#### What you have to do:
Only the lines holding "that" are wanted. Copy every one from the records below.

Page-level text extractions:
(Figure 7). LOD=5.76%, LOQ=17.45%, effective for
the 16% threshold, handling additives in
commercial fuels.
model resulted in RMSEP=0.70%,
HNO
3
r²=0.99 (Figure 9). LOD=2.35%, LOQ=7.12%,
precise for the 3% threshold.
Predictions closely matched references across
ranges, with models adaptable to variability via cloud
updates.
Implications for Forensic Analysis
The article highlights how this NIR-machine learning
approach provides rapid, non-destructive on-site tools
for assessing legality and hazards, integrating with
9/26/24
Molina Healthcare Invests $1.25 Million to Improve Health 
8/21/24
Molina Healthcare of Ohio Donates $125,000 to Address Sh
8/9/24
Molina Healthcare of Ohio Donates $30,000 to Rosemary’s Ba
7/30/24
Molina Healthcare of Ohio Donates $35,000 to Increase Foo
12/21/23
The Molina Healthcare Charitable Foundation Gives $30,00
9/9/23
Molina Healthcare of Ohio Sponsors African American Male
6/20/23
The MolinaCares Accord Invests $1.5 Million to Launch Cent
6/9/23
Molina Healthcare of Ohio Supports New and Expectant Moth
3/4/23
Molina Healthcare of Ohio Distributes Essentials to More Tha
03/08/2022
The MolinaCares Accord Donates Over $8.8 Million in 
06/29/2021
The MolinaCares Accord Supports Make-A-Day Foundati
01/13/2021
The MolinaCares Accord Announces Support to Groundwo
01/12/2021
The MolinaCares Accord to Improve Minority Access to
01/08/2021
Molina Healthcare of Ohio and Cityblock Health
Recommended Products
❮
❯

==

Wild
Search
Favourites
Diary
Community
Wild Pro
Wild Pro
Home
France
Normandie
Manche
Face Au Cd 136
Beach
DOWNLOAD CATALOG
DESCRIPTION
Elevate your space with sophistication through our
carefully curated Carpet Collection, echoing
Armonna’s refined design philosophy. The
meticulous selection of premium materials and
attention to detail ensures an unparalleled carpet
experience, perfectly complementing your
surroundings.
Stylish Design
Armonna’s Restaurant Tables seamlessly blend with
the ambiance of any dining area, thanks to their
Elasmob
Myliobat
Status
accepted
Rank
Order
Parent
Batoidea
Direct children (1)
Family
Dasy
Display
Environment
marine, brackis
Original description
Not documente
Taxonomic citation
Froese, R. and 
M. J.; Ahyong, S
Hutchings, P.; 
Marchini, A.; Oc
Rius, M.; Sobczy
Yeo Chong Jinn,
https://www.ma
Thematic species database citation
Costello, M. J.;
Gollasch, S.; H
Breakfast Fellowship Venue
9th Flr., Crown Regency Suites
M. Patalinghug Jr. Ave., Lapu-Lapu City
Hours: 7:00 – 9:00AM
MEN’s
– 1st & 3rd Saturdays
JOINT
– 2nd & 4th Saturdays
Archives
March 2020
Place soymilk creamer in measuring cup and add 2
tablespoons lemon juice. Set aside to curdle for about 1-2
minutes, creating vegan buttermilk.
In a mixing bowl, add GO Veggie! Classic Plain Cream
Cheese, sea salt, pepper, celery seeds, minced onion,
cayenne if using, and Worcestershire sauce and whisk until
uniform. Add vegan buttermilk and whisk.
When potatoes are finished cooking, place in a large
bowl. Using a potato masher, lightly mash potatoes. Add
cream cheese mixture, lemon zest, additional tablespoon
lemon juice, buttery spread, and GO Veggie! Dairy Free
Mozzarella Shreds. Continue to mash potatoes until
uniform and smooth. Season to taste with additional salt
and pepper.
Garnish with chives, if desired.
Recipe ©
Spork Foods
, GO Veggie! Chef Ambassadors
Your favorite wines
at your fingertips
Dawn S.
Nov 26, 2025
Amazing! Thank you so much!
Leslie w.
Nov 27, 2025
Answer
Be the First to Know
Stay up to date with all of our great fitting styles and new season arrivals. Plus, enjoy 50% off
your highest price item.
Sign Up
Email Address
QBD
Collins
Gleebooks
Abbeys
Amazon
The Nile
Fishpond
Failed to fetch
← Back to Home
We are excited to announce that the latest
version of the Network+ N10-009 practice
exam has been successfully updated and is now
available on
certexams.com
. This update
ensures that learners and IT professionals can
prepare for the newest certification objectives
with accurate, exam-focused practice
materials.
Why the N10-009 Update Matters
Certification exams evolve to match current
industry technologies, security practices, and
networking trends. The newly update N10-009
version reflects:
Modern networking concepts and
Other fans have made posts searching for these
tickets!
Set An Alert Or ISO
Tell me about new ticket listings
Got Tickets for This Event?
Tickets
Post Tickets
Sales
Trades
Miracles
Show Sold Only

#### Response to the task:
We are excited to announce that the latest
ensures that learners and IT professionals can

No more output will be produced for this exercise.